Automating Stem Separation with Colab and Demucs
Lately, I have been getting back into music production and needed a way to find, separate, and prepare audio. I built a pipeline that takes a YouTube link (or raw mp3 files), extracts the highest quality audio and uses a neural network to split it into separate stems like drums, bass and vocals.
Everything runs on Google Colab, connected directly to my Google Drive space where the files land permanently. I expose the control panel through an ngrok tunnel, allowing me to reach the server from my phone. It operates strictly as a private cloud tool I spin up when I need it.
The Audio Engine
Tool
A minimal audio engine built on Google Colab that automates YouTube retrieval and neural stem separation directly to Google Drive.
The Setup and Architecture
The architecture is deliberately disjointed. My phone acts as the control surface, Google Colab provides the heavy GPU compute and Google Drive serves as the permanent storage layer.
To make this run on Colab’s dynamic PyTorch environment, I bypass strict dependency constraints. I install yt-dlp for extraction and pull demucs directly from its repository to ensure compatibility.
!pip install -q torch torchaudio torchvision
!pip install -q --no-deps git+https://github.com/adefossez/demucs
!pip install -q dora-search julius lameenc openunmix yt-dlp flask pyngrok
Handling paths and secrets entirely within the Colab environment prevents hardcoding sensitive tokens. The script pulls API keys and Drive paths dynamically from Colab's internal userdata vault.
from google.colab import userdata
from pathlib import Path
from dataclasses import dataclass, field
def get_secret_path(key: str) -> Path:
"""Retrieves a secret and converts to Path, failing with a clear error if missing."""
value = userdata.get(key)
if value is None:
raise ValueError(f"❌ Secret '{key}' is missing! Please add it in the Secrets tab and enable notebook access.")
return Path(value)
@dataclass
class DemucsConfig:
model: str = "htdemucs_ft"
mp3_bitrate: int = 320
raw_audio_input_path: Path = field(default_factory=lambda: get_secret_path('DEMUCS_IN_PATH'))
separated_stems_output_path: Path = field(default_factory=lambda: get_secret_path('DEMUCS_OUT_PATH'))
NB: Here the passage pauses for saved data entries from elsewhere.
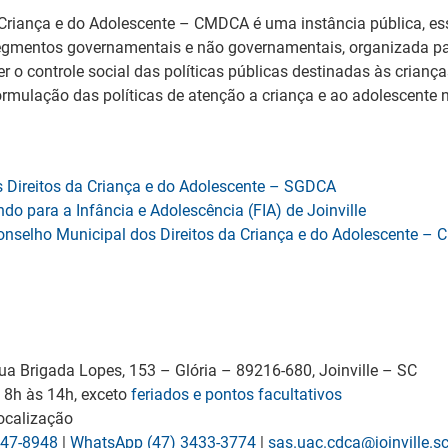
 Criança e do Adolescente – CMDCA é uma instância pública, e
segmentos governamentais e não governamentais, organizada pa
cer o controle social das políticas públicas destinadas às crianç
ormulação das políticas de atenção a criança e ao adolescente 
 Direitos da Criança e do Adolescente – SGDCA
o para a Infância e Adolescência (FIA) de Joinville
 Conselho Municipal dos Direitos da Criança e do Adolescente 
a Brigada Lopes, 153 – Glória – 89216-680, Joinville – SC
, 8h às 14h, exceto
feriados e pontos facultativos
ocalização
847-8948
|
WhatsApp (47) 3433-3774
|
sas.uac.cdca@joinville.sc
youtube_downloads_path: Path = field(default_factory=lambda: get_secret_path('YOUTUBE_OUT_PATH'))
cfg = DemucsConfig()
Retrieval
The pipeline starts with source material. I paste a YouTube link into the web interface, and the system uses yt-dlp to fetch the highest available audio stream, immediately converting it to a 320kbps MP3 inside a designated Google Drive folder.
import subprocess as sp
def download_youtube_audio(url: str, download_folder: Path):
download_folder.mkdir(parents=True, exist_ok=True)
filename_template = str(download_folder / "%(title)s.%(ext)s")
cmd = [
"yt-dlp", "--no-playlist", "-f", "bestaudio", "-x",
"--audio-format", "mp3", "--audio-quality", "0",
"-o", filename_template, url
]
sp.run(cmd, check=True)
Separation
Once the audio lands in Drive, the system triggers the Demucs deep learning model. Specifically, it uses the htdemucs_ft configuration, which analyzes frequency patterns and physically isolates the track into precise stems. I execute it as a subprocess strictly to force GPU acceleration (-d cuda), cutting processing time from minutes to seconds.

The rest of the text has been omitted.